01-05-2014, 03:12 PM
I have always had a self image problem (go figure) because even back when I was a healthy 210 lbs (I'm tall and muscular) I was on and off calorie counting (to try to lose not maintain). What I wouldn't give to be back there now!
Bottom line it was such a pain in the butt.... I had paperbacks with dictionary like lists of foods and calories/nutrition, tried going by labels.... Carried a journal... It never stuck because of the inconvenience.
I think it will be different this time because of how astoundingly easy it is... I'm sure there are lots of apps, I have an iPhone and after a night of net-research settled on myfitnesspal and wow.... So freaking easy! And helpful mini-tools like daily predictions of where you'll be in 5 weeks if "you ate every day like today" and the ability to add friends (I added a bunch from this site) to help encourage you... And it's actually free (not just a starter version)... There are others!
So my advice based on past experience... Find a tool that makes it really EASY for you to stay with it. Depending on what electronic devices you use and what style of program you like, assuming you will be using something electronic. I like the idea of calorie counting for reasons others have listed, and because it is a straightforward approach, and keeping the process easy will be essential to my success as well.

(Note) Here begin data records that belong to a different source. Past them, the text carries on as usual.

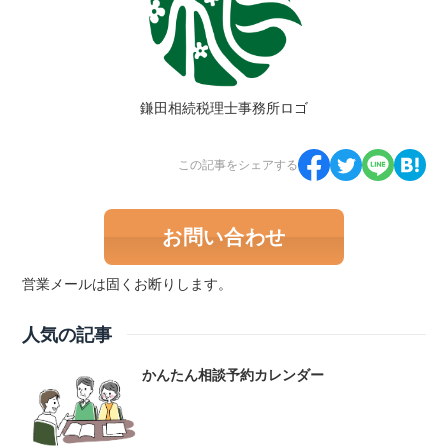
鎌田相続税理士事務所ロゴ
この記事をシェアする
お問い合わせ
営業メールは固くお断りします。
人気の記事
かんたん相談予約カレンダー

Day 5 on this journey, I am enjoying the process so far :)
01-06-2014, 11:21 AM
Like changergirl, I plan my meals and I also like to pre-cook meals so that they're easy to grab. For example, making one tray of veggie crustless mini-quiche on the weekend can provide me with a week's worth of breakfasts. One pot of soup can provide me with a week's worth of lunch. Making one stew can provide me with a week's worth of dinners.
Because I don't like to eat the same exact thing every day, on weekends, I cook anywhere from 3-12 different dishes, portion them, and freeze them. Then I can just grab any dish for my meals and know that they already fit into my plan. The food lasts for months, so I don't need to worry about leftovers going to waste.
If you start with one dish - chili is an easy one - then portion it and freeze it, you'll be able to pull one out on a day when you don't want to cook. Voila, healthy dinner in 3 minutes.
Cooking this way has saved me time, money, and makes my life so much easier.
01-06-2014, 02:14 PM
I'm with all the other folks advising finding some healthy one-dish recipes. What's easiest for me, not just on health but also time, is making a big dish on Sunday, and then that's guaranteed one meal taken care of for every day that week, lunch or dinner.
Other than that, I have a lot of flexibility. I try to keep things cheap so I go to the store and buy whatever fresh fruit and veggies I can under a certain price point, and just make up snacks and other meals out of that stuff. Mostly I don't eat breakfast, but when I do I usually stick to eggs, oatmeal, raisin bran, or whole wheat toast.
Oatmeal is a great go-to for breakfast because you can change it up a lot. I've done it with:
dried cranberries and slivered almonds
raisins and cinnamon
peanut butter and honey
etc. So you're eating the same thing for breakfast a lot but it tastes very different.